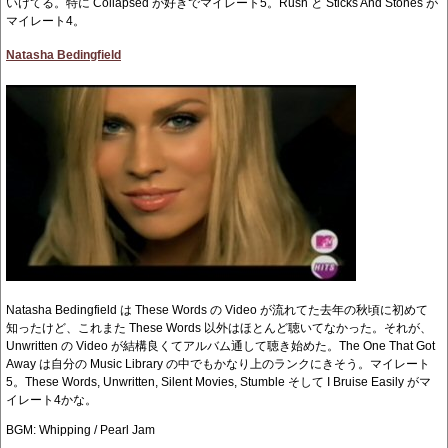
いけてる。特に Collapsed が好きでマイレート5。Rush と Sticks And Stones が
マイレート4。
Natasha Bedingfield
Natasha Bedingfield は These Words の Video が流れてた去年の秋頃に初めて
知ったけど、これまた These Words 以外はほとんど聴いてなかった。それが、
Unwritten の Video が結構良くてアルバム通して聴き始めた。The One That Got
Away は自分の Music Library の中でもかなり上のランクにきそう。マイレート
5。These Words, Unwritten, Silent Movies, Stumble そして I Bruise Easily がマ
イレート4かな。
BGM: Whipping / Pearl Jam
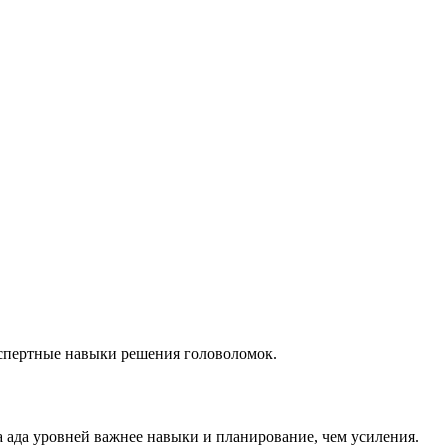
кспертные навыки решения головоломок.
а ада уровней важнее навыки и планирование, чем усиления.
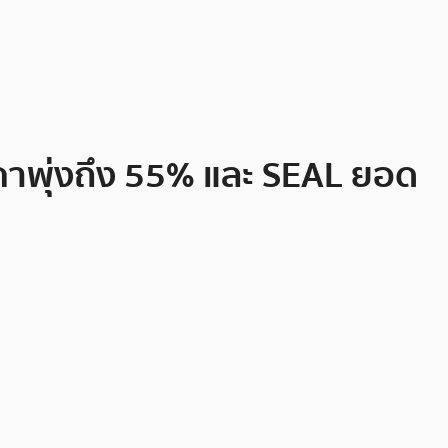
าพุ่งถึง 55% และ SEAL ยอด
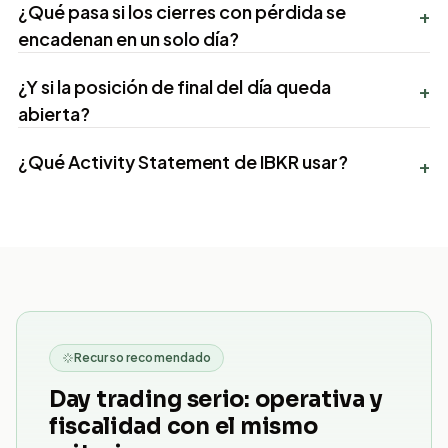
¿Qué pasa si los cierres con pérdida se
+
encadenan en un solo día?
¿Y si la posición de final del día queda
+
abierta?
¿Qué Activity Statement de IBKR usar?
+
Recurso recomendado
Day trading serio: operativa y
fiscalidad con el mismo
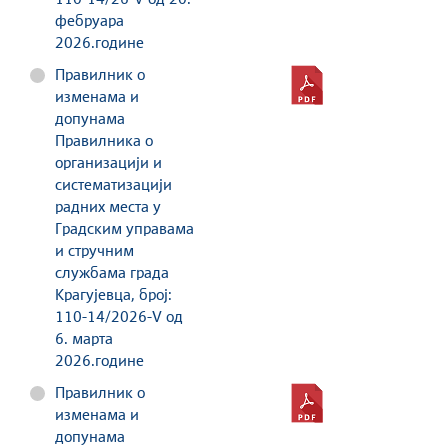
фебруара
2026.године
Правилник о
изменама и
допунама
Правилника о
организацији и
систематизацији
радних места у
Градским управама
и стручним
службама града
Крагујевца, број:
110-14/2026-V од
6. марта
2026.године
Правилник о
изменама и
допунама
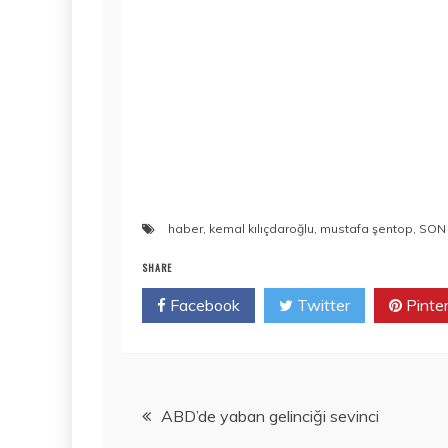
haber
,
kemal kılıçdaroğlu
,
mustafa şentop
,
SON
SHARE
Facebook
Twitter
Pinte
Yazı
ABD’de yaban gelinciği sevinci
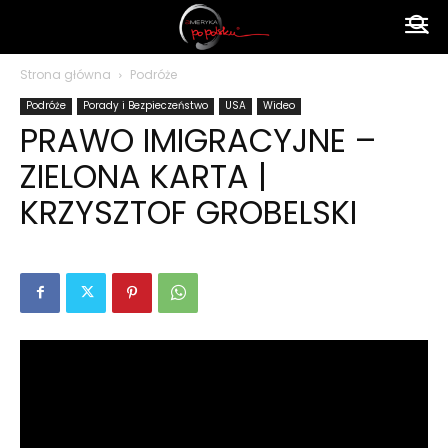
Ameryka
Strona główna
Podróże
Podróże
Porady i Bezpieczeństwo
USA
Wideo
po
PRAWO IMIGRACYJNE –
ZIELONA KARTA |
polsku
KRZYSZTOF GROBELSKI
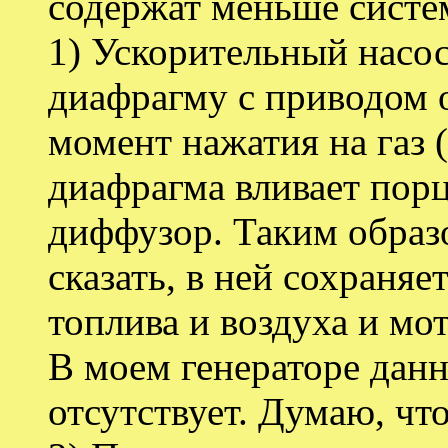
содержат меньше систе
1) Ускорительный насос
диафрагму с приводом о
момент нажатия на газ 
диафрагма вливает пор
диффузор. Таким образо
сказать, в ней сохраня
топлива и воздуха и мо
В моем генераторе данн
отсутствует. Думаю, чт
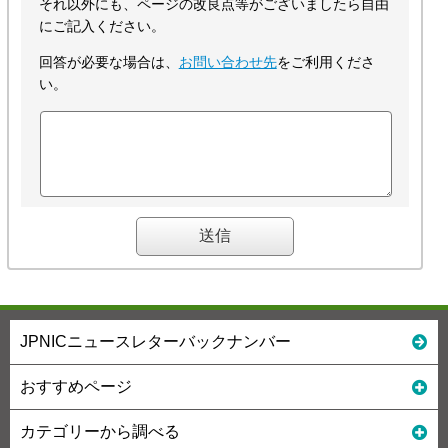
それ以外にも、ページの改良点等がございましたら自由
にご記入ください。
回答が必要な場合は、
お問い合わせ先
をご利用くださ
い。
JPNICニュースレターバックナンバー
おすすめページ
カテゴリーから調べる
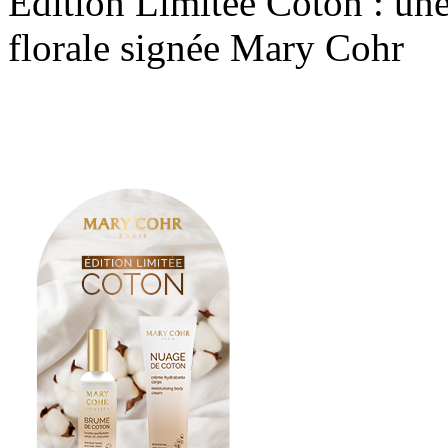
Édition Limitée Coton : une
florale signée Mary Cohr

....................

Exercise description | If a line in the data holds the string "These", copy that line.

Answer |
Natasha Bedingfield は These Words の Video が流れてた去年の秋頃に初めて
知ったけど、これまた These Words 以外はほとんど聴いてなかった。それが、
5。These Words, Unwritten, Silent Movies, Stumble そして I Bruise Easily がマ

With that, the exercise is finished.